Venue(s):
New-Yorker Stadt-Theater [45-47 Bowery- post-Sept 1864]
Conductor(s):
Carl Träger [cond-vocal]
Event Type:
Opera
Status:
Published
Last Updated:
4 October 2025
“Given by 80 children of the Beethoven Mannerchor Singing School.”
“An entertainment of a novel and very interesting character took place last Friday evening at the Stadt Theatre. The representation was an operetta entitled ‘Die Liliputaner,’ composed for children’s voices by Carl Traeger, who was also the conductor. The singers, about sixty in number, were chosen from the members of the Singing School, which is under the direction and patronage of the Beethoven Männerchor. The plot of the play is laid for the most part among the fairies, and the dialogue is admirably adapted to the innocent, unaffected acting of children. Such names as Dew-drop, Rose-thorn, Lily, and Mignonette will convey a general idea of the nature of the piece. The music is bright and pretty, with occasional songs of much merit and a few passages of considerable intricacy for the chorus.
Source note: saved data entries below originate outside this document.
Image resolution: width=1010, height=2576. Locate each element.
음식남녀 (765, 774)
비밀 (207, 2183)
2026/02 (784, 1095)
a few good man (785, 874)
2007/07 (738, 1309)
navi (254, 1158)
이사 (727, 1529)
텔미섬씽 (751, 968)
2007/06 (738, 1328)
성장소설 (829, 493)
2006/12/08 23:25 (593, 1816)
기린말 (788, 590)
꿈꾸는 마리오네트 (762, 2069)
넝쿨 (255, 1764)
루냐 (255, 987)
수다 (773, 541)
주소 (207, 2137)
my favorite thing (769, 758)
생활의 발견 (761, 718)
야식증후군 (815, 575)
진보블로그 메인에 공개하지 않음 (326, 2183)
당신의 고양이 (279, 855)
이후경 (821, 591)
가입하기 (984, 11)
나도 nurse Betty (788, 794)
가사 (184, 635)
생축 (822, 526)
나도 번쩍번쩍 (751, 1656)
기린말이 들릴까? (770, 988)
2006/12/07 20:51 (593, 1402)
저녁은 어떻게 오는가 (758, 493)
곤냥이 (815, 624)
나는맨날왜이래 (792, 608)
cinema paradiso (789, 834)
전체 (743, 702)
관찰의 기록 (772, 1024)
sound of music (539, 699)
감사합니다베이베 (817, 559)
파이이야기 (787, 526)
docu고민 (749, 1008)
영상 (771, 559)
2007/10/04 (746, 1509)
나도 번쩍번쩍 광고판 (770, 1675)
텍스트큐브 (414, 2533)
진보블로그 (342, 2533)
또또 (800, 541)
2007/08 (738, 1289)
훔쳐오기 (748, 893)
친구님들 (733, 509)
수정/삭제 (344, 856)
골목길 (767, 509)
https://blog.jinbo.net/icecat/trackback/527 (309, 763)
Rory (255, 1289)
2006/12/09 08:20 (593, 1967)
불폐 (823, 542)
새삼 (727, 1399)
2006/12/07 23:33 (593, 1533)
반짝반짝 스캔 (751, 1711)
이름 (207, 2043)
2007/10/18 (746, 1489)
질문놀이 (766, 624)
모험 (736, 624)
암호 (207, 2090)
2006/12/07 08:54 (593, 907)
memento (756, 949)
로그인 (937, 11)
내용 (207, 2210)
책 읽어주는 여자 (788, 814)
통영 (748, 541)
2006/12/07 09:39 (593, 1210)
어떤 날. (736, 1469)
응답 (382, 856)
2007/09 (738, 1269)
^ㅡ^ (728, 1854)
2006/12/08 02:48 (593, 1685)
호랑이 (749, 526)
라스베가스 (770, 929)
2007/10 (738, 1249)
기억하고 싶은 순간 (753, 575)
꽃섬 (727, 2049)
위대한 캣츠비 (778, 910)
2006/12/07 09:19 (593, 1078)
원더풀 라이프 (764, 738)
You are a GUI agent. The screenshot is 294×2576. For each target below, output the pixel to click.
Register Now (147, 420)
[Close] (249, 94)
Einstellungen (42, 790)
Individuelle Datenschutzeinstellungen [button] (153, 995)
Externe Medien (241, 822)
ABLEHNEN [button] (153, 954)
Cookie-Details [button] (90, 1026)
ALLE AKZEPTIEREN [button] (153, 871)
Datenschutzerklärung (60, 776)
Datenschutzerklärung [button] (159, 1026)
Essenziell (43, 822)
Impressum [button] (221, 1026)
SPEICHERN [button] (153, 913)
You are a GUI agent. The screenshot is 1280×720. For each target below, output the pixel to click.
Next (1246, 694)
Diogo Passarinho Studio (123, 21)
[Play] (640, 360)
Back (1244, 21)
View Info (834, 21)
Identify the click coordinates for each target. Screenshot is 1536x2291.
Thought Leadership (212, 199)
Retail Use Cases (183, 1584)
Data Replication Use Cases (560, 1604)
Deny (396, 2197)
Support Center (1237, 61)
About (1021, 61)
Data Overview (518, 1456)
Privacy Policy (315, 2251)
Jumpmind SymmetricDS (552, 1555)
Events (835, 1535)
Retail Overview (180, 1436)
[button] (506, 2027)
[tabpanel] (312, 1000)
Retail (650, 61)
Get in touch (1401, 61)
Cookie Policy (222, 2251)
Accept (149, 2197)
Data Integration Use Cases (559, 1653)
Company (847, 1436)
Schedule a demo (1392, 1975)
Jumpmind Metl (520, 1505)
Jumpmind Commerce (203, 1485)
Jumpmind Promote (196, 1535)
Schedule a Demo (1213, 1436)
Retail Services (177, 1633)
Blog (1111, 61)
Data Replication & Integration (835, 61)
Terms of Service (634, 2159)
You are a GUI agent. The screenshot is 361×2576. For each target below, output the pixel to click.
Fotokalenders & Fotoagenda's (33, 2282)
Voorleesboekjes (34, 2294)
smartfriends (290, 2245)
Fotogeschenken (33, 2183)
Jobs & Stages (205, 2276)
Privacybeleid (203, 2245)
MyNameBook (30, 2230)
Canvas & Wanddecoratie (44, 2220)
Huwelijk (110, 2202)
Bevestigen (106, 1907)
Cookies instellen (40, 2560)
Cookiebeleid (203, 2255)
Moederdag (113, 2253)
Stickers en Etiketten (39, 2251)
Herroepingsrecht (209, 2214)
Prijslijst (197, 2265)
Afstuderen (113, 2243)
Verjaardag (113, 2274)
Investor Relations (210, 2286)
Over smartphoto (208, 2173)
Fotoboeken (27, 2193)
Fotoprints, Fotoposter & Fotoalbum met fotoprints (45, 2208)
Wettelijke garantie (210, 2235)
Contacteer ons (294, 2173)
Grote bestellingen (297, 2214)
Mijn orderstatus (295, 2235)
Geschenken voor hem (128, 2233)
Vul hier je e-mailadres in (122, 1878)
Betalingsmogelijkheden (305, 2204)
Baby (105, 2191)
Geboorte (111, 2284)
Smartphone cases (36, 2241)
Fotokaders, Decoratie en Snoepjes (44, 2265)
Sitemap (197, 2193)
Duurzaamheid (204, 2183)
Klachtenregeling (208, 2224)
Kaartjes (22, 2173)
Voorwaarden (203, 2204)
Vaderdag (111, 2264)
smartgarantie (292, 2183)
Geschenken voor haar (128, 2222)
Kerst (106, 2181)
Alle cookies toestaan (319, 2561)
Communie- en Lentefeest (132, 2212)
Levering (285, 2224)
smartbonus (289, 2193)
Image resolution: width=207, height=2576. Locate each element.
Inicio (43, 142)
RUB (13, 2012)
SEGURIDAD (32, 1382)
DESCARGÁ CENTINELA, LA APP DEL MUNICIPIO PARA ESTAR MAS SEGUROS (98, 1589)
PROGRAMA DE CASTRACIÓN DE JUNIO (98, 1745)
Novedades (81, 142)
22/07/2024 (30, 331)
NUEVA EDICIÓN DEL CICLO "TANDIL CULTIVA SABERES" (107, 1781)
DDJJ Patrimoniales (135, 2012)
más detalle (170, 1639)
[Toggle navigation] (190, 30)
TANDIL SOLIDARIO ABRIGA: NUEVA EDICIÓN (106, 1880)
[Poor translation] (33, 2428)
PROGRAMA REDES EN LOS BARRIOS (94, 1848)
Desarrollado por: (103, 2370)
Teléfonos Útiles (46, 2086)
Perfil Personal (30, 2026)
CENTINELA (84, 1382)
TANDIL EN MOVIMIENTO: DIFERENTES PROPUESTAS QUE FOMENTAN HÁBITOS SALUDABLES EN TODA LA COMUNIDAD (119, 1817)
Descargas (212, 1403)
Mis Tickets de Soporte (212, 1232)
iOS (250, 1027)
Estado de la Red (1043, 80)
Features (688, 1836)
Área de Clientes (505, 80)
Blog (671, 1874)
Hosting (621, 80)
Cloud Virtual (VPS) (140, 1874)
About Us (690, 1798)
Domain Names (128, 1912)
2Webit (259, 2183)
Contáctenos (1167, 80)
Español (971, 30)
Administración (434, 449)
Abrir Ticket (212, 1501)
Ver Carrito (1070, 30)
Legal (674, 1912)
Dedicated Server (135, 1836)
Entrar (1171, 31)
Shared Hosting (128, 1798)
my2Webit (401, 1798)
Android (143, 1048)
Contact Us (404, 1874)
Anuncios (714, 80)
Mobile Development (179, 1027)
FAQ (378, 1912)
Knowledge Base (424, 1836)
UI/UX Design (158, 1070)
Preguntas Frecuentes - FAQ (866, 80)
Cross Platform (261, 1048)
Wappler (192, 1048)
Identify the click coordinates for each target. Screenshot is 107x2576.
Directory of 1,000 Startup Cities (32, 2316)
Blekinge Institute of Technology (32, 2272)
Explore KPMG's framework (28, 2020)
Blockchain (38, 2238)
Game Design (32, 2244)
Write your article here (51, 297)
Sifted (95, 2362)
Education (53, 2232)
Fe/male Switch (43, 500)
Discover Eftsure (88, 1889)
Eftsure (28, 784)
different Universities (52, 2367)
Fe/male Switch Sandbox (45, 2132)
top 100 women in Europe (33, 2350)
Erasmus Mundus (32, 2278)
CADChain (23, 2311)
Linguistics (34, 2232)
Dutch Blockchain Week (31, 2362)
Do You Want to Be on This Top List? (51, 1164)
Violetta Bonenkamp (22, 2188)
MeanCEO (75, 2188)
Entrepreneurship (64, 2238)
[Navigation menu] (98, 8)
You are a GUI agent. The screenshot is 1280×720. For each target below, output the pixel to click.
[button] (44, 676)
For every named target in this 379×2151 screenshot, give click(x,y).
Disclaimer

Much praise can be awarded to the singers and their teachers, for both soloists and chorus kept in time and tune with an accuracy that would be creditable to a company of much higher pretensions. Not a false movement was made, and not a child seemed to be at a loss for a word throughout. The entertainment was, as a whole, happily conceived and prettily and successfully carried out, to the manifest delight of the little performers themselves and their many friends, big and little, in the audience.”